Alors que la communauté internationale a décidé par consensus de commémorer le génocide des Tutsis au Rwanda en 2003 et l'Holocauste en 2005, la Serbie a fait pression ces dernières semaines pour empêcher un vote des Nations unies visant à commémorer le massacre de Srebrenica.
Un an avant le trentième anniversaire de l'exécution systématique de 8 372 hommes et garçons musulmans à Srebrenica, en Bosnie-Herzégovine, la communauté internationale a décidé, jeudi 23 mai, de commémorer chaque année le génocide commis en juillet 1995 par l'armée de la République de Bosnie-Herzégovine. Mais cette décision est loin d'avoir fait l'unanimité parmi les membres de l'Assemblée générale de l'ONU : 84 pays membres ont voté pour, 19 contre et 68 se sont abstenus, malgré la colère de la Serbie et du chef des Serbes de Bosnie, Milorad Dodik, qui refusent toujours de reconnaître ce génocide.
La résolution, qui fait du 11 juillet un jour de commémoration à partir de 2025, est la troisième du genre votée par l'ONU après la commémoration en 2003 du génocide des Tutsis au Rwanda et la Shoah en 2005. Cependant, c'est la seule résolution qui n'a pas été adoptée par consensus, malgré le fait que le texte ait été édulcoré pour supprimer toute référence à la responsabilité de la Serbie.
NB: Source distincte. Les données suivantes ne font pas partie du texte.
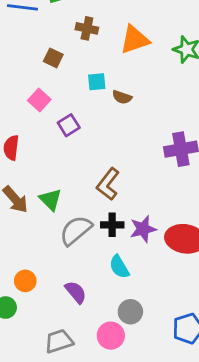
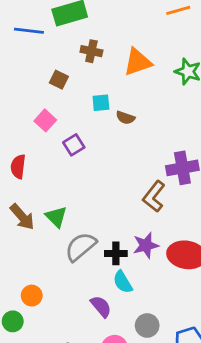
brown L-shape: (108, 184) -> (154, 196), moved
black cross: (112, 225) -> (116, 253), moved
purple semicircle: (76, 292) -> (101, 306), moved
gray circle: (130, 312) -> (147, 325), moved

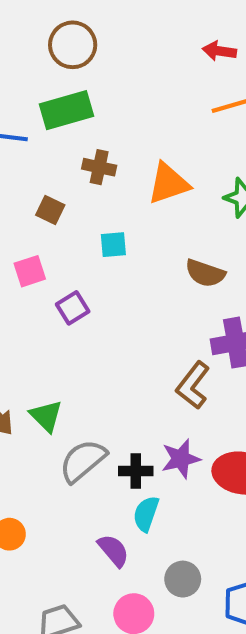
brown semicircle: (125, 118) -> (205, 273), moved, size x1.4
pink square: (45, 120) -> (30, 271), turned 30
cyan semicircle: (123, 282) -> (146, 514), turned 50

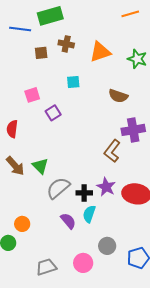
brown square: (50, 210) -> (41, 53), moved, turned -32
purple star: (181, 459) -> (106, 187), turned -30
purple semicircle: (113, 550) -> (68, 221), moved

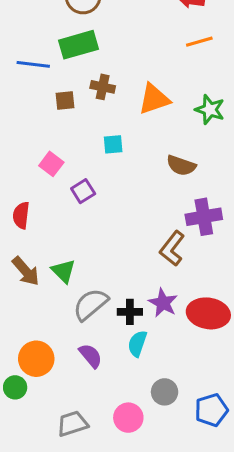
pink square: (32, 95) -> (51, 164), turned -35
purple semicircle: (68, 221) -> (91, 356), moved
orange circle: (22, 224) -> (36, 359), size x1.5

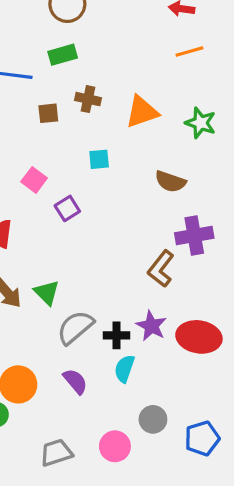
green rectangle: (79, 45) -> (63, 55), size x0.7

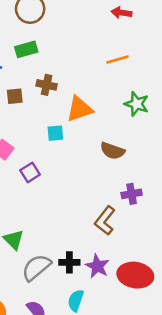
orange line: (189, 52) -> (118, 60), moved
orange triangle: (142, 112) -> (80, 109), moved
purple cross: (194, 235) -> (132, 194), size x0.7
black cross: (117, 335) -> (69, 262), moved

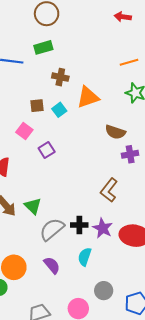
orange line: (118, 60) -> (129, 62), moved
brown square: (15, 96) -> (37, 106), moved
cyan square: (55, 133) -> (59, 110), moved, turned -32
purple cross: (132, 194) -> (130, 154), moved

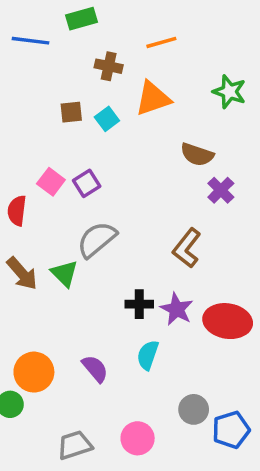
orange line: (129, 62) -> (161, 42), moved
pink square: (24, 131) -> (51, 182), moved
purple cross: (130, 154) -> (221, 190), turned -35
gray semicircle: (52, 229) -> (97, 240), moved
gray circle: (104, 291) -> (194, 409), moved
Ce vote est un autre symptôme de la polarisation qui prévaut à l'Assemblée générale et souligne le fait que la marginalisation du "bloc occidental" n'est plus un tabou à New York.
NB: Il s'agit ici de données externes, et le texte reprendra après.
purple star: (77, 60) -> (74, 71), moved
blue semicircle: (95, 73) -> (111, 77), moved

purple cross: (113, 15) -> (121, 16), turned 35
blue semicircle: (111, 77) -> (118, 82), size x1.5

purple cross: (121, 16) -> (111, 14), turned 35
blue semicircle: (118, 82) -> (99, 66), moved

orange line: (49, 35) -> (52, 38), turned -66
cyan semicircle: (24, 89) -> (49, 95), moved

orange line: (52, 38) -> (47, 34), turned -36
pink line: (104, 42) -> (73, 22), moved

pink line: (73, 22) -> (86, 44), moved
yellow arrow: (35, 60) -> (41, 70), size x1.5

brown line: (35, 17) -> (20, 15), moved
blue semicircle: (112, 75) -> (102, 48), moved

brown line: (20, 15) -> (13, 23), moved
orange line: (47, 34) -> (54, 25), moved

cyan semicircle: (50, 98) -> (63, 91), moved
"L'objectif de notre initiative est d'honorer la mémoire des victimes et de soutenir les survivants qui vivent encore avec les cicatrices de cette époque funeste", a déclaré l'ambassadrice allemande auprès des Nations unies, Antje Leendertse, qui a présenté la résolution avec la Bosnie-et-Herzégovine et le Rwanda. "Il ne peut y avoir de place pour la négation, le révisionnisme historique ou la glorification des criminels de guerre condamnés", a ajouté son homologue français Nicolas de Rivière.
Orbán soutient Vucic
Les responsables serbes, qui ont mené une vaste campagne de lobbying pour rejeter la résolution, ont ironiquement célébré le vote en affirmant que le grand nombre d'abstentions le rendait invalide, en dépit des règles de vote de l'ONU. "Plus des deux tiers de la population mondiale étaient de notre côté", a déclaré le président serbe Aleksandar Vucic, qui était venu à New York spécialement pour l'occasion. Il s'est félicité du soutien de ses alliés chinois et russes, ainsi que de celui de la Hongrie de Viktor Orban, le seul pays de l'Union européenne (UE) à avoir voté contre la résolution. Avant le vote, il a accusé l'Allemagne de "politisation" et a cherché à saper son initiative en faisant de nombreuses références à "l'Allemagne nazie".